What to do for you, the citizen, who has no idea that fully competent doctors have already started transferring pediatric cases out of town? (Three out of eight local surgeons do this right now.) On the one hand we have the interests of the very few patients who are injured through true negligence, while on the other hand we have an enormous number of well-cared-for patients with good outcomes. But some patients have poor outcomes, not through negligence but rather through the relentless effects of disease or severe injury.

Juries naturally sympathize with these unfortunate souls. The problem, of course, is when the burden of this award system is carried on the backs of doctors who are innocent of any negligence. This is a justice system's finest hour? An attorney who represents a patient with a poor outcome having nothing to do with negligent care is not a crusading hero for the little guy. This is the system Mike Miller, our Senate President, champions; he sees no need for legitimate and serious reform.

And what changes are so outrageous that they cannot even be contemplated by Miller? A medical arbitration panel to determine up front whether a case has merit or not?

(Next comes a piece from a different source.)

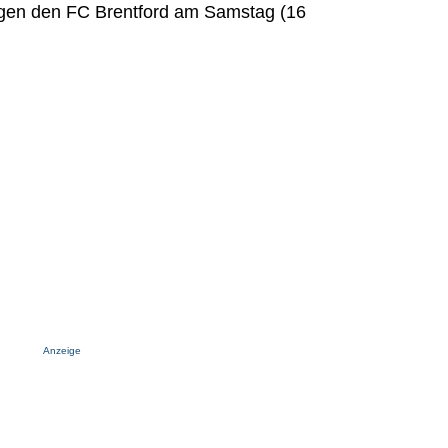
egen den FC Brentford am Samstag (16
Anzeige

This concept is not unique; it is the logic behind a grand jury and the workers compensation boards. How about a court attuned to health-care issues, one that adjudicates based on science rather than emotion? In other words, what is so seditious about truth and fact? Another improvement would be to ensure that so-called expert witnesses are truly expert and accountable for their testimony.

What about caps? Trial attorneys ask what price can possibly be put on a lost life or on pain and suffering. But when a doctor saves a life or alleviates suffering, very definite fixed-rate reimbursements materialize.

Then there is the sham of moral outrage put on by the lawyers. For when the lottery hits, the piety evaporates and the patient is relieved of much of the award.